Las ciudades mudan la piel dependiendo de quién las mire, y, por lo tanto, dos viajes nunca son iguales. Recorremos las calles y la ciudad muta a nuestro paso, ajustando la luz, alterando la silueta, descubriéndonos rincones que nos acompañarán aun cuando cambiemos de escenario y olvidando otros que tal vez no alcancemos a recordar. Hoy te propongo un paseo por el Edimburgo de los lectores de la web; un Edimburgo cambiante; bajo el sol y la lluvia; teñido de verde y de gris; con instantes esparcidos a lo largo de los años que bien podrían encajar en un solo día. ¡Gracias por haber compartido tus fotos y por enseñarnos Edimburgo desde otra mirada!
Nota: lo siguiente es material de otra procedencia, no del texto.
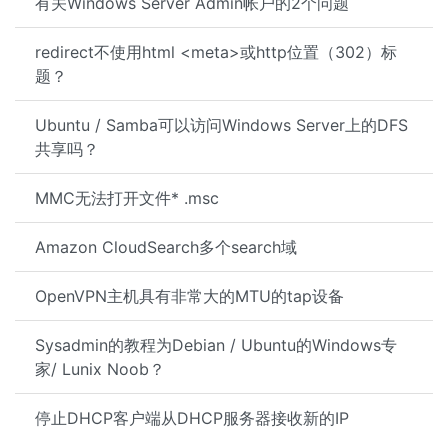
有关Windows Server Admin帐户的2个问题
redirect不使用html <meta>或http位置（302）标
题？
Ubuntu / Samba可以访问Windows Server上的DFS
共享吗？
MMC无法打开文件* .msc
Amazon CloudSearch多个search域
OpenVPN主机具有非常大的MTU的tap设备
Sysadmin的教程为Debian / Ubuntu的Windows专
家/ Lunix Noob？
停止DHCP客户端从DHCP服务器接收新的IP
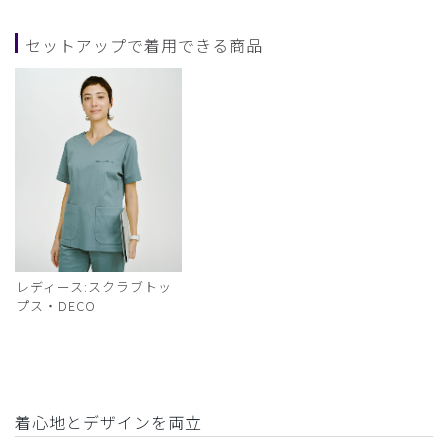
セットアップで着用できる商品
レディース:スクラブトッ
プス・DECO
着心地とデザインを両立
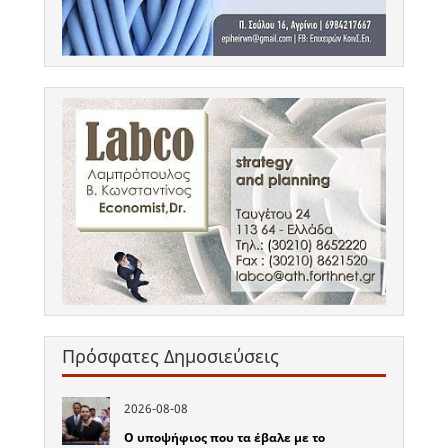
Πρόσφατες Δημοσιεύσεις
2026-08-08
Ο υποψήφιος που τα έβαλε με το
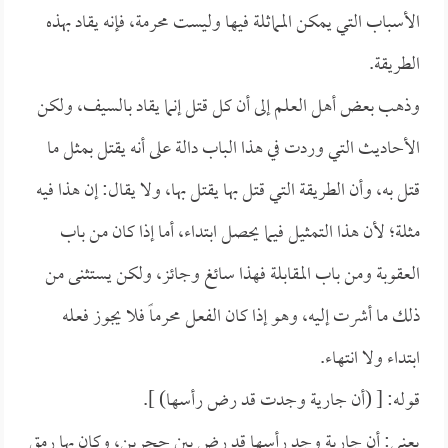
الأسباب التي يمكن المماثلة فيها وليست محرمة، فإنه يقاد بهذه
الطريقة.
وذهب بعض أهل العلم إلى أن كل قتل إنما يقاد بالسيف، ولكن
الأحاديث التي وردت في هذا الباب دالة على أنه يقتل بمثل ما
قتل به، وأن الطريقة التي قتل بها يقتل بها، ولا يقال: إن هذا فيه
مثلة؛ لأن هذا التمثيل فيما يحصل ابتداء، أما إذا كان من باب
العقوبة ومن باب المقابلة فهذا سائغ وجائز، ولكن يستثنى من
ذلك ما أشرت إليه، وهو إذا كان الفعل محرماً فلا يجوز فعله
ابتداء ولا انتهاء.
قوله: [ (أن جارية وجدت قد رض رأسها) ].
يعني: أن جارية وجد رأسها قد رض بين حجرين، وكان بها رمق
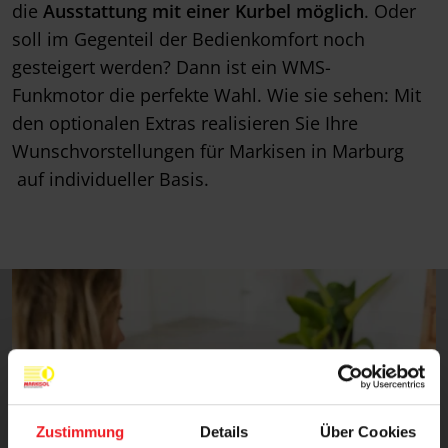
die
Ausstattung mit einer Kurbel möglich
. Oder
soll im Gegenteil der Bedienkomfort noch
gesteigert werden? Dann ist ein WMS-
Funkmotor die perfekte Wahl. Wie sie sehen: Mit
den optionalen Extras realisieren Sie Ihre
Wunschvorstellungen für Markisen in Marburg
auf individueller Basis.
Zustimmung
Details
Über Cookies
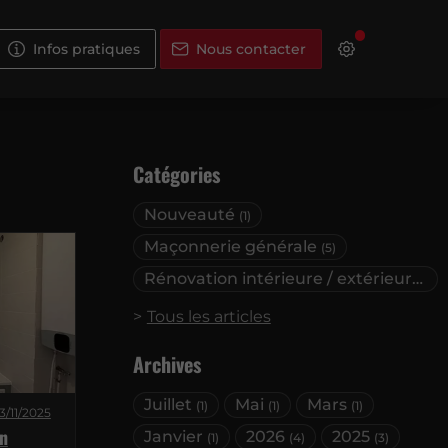
Infos pratiques
Nous contacter
Catégories
Nouveauté
(1)
Maçonnerie générale
(5)
Rénovation intérieure / extérieure
(1)
Tous les articles
Archives
Juillet
Mai
Mars
(1)
(1)
(1)
3/11/2025
n
Janvier
2026
2025
(1)
(4)
(3)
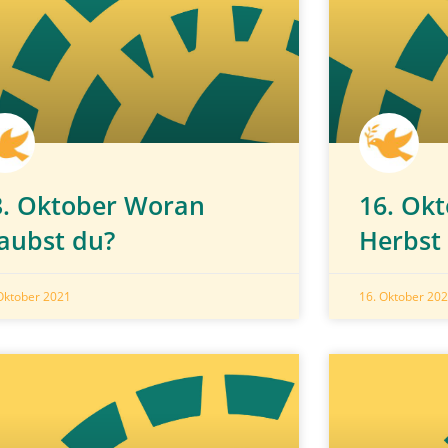
3. Oktober Woran
16. Ok
laubst du?
Herbst
Oktober 2021
16. Oktober 20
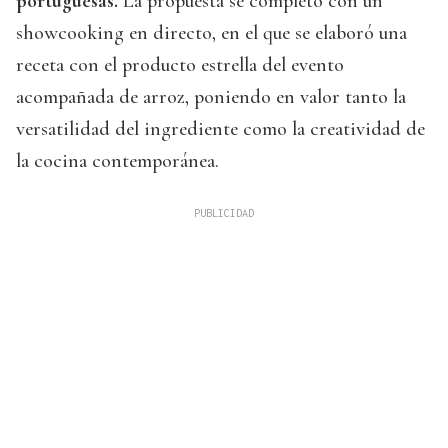
portuguesas.
La propuesta se completó con un
showcooking en directo, en el que se elaboró una
receta con el producto estrella del evento
acompañada de arroz, poniendo en valor tanto la
versatilidad del ingrediente como la creatividad de
la cocina contemporánea.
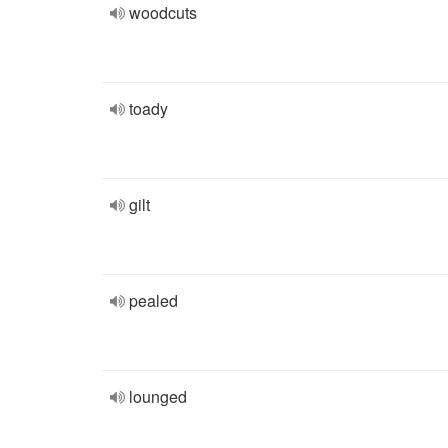
woodcuts
toady
gilt
pealed
lounged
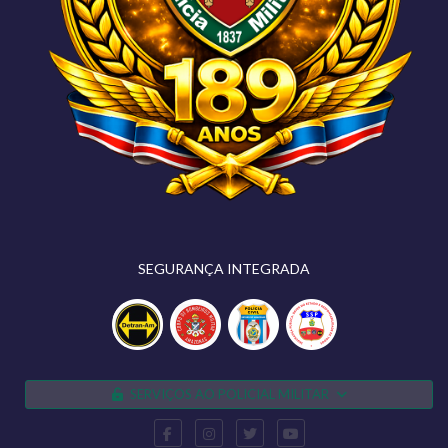
SEGURANÇA INTEGRADA
SERVIÇOS AO POLICIAL MILITAR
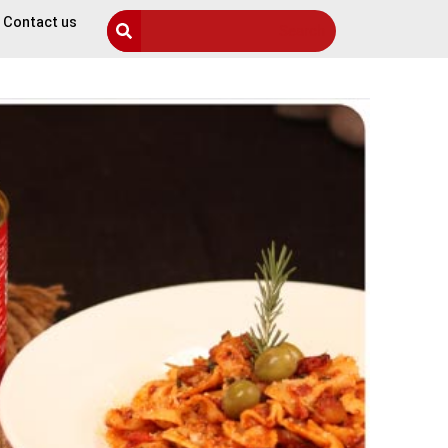
Contact us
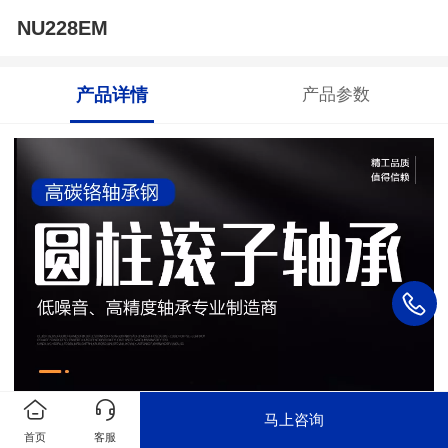
NU228EM
产品详情
产品参数
马上咨询
首页
客服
Si quieres compartir tus fotos de Edimburgo o de Escocia con nosotros, envíalas a angie arroba masedimburgo.com. Con ellas construimos estos álbumes de Facebook: ‘Edimburgo y Escocia: vuestras fotos (I)‘ y ‘Edimburgo y Escocia: vuestras fotos (II)’.

Good morning, Edinburgh. La mañana comienza en la encantadora aldea de Dean Village, a orillas del río Water of Leith en el noroeste de Edimburgo. En el pasado, en Dean Village llegaron a funcionar hasta once molinos de agua, cuyos restos perduran junto a las acogedoras casitas de piedra. Aunque se encuentra tan solo a diez minutos andando del centro, la aldea, con los tranquilos patios de vecinos, es un remanso de paz aislado del resto de la ciudad y rodeado de naturaleza.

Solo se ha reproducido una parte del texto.